Task goal: Only a slice of the listing below is wanted. Retype the lines from the one containing "First-time users can grab up to" through the one containing "ust got its official reveal, and it", exactly, both ends included.

Extracted records:
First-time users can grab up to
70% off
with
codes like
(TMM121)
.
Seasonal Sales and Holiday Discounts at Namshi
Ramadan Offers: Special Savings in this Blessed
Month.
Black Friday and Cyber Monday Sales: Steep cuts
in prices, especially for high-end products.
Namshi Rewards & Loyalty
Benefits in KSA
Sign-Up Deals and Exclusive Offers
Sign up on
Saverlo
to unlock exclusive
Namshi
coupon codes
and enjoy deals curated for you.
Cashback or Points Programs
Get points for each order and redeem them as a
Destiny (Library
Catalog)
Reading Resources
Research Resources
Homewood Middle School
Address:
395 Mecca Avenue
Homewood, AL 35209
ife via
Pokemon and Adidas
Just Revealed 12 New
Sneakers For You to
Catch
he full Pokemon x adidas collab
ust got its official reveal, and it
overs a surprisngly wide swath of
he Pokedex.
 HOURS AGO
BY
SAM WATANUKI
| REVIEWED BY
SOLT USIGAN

--

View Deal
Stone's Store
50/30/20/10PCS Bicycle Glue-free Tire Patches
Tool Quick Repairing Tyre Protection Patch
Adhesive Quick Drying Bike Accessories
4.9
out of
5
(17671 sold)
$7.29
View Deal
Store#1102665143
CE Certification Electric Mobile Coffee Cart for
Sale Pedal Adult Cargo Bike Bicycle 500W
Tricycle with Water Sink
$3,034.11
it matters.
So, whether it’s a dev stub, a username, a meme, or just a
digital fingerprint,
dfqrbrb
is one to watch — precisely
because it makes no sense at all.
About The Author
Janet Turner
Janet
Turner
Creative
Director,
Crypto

Finished exercise:
First-time users can grab up to
70% off
with
codes like
(TMM121)
.
Seasonal Sales and Holiday Discounts at Namshi
Ramadan Offers: Special Savings in this Blessed
Month.
Black Friday and Cyber Monday Sales: Steep cuts
in prices, especially for high-end products.
Namshi Rewards & Loyalty
Benefits in KSA
Sign-Up Deals and Exclusive Offers
Sign up on
Saverlo
to unlock exclusive
Namshi
coupon codes
and enjoy deals curated for you.
Cashback or Points Programs
Get points for each order and redeem them as a
Destiny (Library
Catalog)
Reading Resources
Research Resources
Homewood Middle School
Address:
395 Mecca Avenue
Homewood, AL 35209
ife via
Pokemon and Adidas
Just Revealed 12 New
Sneakers For You to
Catch
he full Pokemon x adidas collab
ust got its official reveal, and it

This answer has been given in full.